- TASK REQUIREMENTS -
Only the lines holding the string "Política" are needed; copy each of them from the data.

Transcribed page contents
╭──

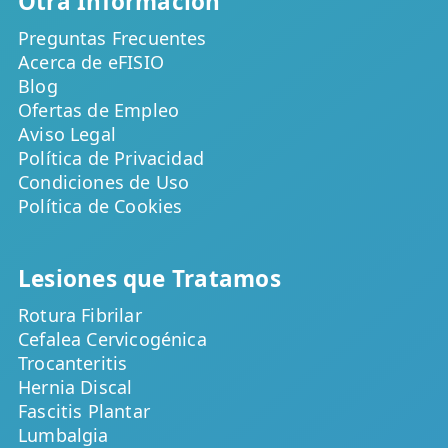
Otra Información
Preguntas Frecuentes
Acerca de eFISIO
Blog
Ofertas de Empleo
Aviso Legal
Política de Privacidad
Condiciones de Uso
Política de Cookies
Lesiones que Tratamos
Rotura Fibrilar
Cefalea Cervicogénica
Trocanteritis
Hernia Discal
Fascitis Plantar
Lumbalgia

╰──

- WRITTEN SOLUTION -
Política de Privacidad
Política de Cookies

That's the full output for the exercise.